# Описание работы

## Результаты
 * Сеть построена и обучена, выполнены все другие условия.
 * Для генерации выбрана длина последовательности - 10 (также использовались 20, 30) и начальный токен - заглавная буква. Примеры в 629.
 * Построенная отдельно вручную т-гр. модель дает значение перплексии 9.3 для 2-гр, 9.1 для 3-гр, 6.1 для 4-гр. Поэтому результаты текущей модели как 7.4 можно считать неплохими.

## Постановка задачи

Assignment 7.
Delelop language model, which generates death metal band names.
You can get data from https://www.kaggle.com/zhangjuefei/death-metal.
You are free to use any other data, but the most easy way is just to take the band name column. 
Your language model should be char-based autogression RNN.
Text generation should be terminated when either max length is reached or terminal symbol is generated.

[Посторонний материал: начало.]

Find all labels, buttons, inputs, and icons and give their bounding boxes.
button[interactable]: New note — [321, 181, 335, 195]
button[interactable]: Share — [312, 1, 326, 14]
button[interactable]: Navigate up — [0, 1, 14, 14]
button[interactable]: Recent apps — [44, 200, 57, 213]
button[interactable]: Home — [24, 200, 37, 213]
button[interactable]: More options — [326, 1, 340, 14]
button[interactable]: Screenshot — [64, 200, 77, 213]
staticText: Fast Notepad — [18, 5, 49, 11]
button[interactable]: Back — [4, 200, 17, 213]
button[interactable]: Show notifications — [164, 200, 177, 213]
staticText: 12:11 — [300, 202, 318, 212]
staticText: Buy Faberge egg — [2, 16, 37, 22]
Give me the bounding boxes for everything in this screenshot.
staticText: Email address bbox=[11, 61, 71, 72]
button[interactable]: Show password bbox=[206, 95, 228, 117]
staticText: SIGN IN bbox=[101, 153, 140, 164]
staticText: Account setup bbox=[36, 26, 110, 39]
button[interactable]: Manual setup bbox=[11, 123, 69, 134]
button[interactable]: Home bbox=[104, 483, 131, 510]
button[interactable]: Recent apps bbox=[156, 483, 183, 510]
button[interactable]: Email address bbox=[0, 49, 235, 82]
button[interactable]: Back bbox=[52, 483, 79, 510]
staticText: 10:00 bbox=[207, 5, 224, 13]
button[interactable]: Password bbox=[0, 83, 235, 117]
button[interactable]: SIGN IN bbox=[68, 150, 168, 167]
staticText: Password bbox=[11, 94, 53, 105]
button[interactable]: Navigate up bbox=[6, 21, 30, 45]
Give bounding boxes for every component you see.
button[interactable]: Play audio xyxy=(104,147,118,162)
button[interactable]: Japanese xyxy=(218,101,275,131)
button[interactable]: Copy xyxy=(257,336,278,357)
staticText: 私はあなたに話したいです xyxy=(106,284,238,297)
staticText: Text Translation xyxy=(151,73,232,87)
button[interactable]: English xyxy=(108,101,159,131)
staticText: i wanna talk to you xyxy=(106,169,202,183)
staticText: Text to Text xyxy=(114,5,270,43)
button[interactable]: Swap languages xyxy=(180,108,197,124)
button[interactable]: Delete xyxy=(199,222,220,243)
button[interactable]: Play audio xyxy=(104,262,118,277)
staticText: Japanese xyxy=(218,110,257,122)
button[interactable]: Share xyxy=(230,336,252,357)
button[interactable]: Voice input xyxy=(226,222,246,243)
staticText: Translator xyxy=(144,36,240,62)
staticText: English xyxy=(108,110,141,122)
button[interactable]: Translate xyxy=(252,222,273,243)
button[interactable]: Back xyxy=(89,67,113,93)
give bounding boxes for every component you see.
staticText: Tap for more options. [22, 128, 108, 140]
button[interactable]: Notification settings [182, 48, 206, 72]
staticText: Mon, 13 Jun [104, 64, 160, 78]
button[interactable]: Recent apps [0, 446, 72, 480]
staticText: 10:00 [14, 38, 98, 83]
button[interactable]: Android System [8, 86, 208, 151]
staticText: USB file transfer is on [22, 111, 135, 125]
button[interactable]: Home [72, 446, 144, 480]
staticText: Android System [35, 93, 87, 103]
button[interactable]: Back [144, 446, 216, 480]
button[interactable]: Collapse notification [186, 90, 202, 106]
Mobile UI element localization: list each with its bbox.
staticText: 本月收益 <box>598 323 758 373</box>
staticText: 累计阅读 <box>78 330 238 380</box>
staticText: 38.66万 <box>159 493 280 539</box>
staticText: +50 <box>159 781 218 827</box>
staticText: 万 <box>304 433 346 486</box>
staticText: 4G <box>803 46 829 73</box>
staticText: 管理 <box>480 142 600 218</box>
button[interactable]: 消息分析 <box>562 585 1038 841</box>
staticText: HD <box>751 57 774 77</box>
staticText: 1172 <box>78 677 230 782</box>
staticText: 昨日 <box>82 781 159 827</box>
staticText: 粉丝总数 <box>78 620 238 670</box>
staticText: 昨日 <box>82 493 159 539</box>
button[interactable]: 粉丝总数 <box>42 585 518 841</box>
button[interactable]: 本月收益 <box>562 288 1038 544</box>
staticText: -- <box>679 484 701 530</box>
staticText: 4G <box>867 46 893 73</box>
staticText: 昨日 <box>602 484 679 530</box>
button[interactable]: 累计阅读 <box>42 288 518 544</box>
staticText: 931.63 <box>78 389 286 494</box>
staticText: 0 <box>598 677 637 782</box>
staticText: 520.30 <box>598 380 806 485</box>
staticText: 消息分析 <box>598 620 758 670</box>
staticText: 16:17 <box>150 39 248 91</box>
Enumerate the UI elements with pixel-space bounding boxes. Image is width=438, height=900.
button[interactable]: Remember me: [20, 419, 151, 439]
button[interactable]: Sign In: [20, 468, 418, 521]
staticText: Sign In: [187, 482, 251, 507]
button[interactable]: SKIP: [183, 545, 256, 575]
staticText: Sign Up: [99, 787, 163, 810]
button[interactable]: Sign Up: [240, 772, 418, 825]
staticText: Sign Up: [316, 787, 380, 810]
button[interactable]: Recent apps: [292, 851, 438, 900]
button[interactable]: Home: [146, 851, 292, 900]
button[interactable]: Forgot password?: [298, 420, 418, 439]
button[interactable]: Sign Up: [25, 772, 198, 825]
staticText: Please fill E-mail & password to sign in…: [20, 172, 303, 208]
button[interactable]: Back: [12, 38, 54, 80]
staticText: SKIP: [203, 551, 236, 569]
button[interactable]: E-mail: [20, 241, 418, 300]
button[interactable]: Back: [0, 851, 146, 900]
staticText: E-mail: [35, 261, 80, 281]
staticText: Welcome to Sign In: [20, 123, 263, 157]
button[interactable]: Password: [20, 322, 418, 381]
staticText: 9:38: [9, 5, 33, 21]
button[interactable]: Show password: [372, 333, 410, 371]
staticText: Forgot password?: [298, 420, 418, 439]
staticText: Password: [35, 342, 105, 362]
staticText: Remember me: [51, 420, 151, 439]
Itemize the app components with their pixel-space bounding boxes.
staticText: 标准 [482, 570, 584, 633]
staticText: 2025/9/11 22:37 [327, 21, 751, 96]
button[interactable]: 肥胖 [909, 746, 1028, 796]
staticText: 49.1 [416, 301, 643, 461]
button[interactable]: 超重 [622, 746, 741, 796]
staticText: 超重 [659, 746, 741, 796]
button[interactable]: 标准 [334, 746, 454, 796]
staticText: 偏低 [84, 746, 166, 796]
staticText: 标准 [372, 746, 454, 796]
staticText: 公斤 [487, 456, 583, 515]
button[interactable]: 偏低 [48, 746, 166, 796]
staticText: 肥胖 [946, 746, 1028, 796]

Different band names can be generated by:
 - init $h_0$ as random vector from some probabilty distribution.
 - sampling over tokens at each timestep with probability = softmax

Calculate perplexity for your model = your objective quality metric.
Also, sample 10 band names from your model for subjective evaluation. E.g. names like 'qwiouefiou23riop2h3' or 'death death death!' are bad examples.

In [3]:
import numpy as np
import pandas as pd
import random

import torch
import torch.nn as nn
import torch.nn.functional as F
import torch.optim as optim


SEED = 1234
torch.manual_seed(SEED)
torch.cuda.manual_seed(SEED)
torch.backends.cudnn.deterministic = True

import time
import string
import random

import logging
logging.basicConfig(filename="pt.log", level=logging.INFO)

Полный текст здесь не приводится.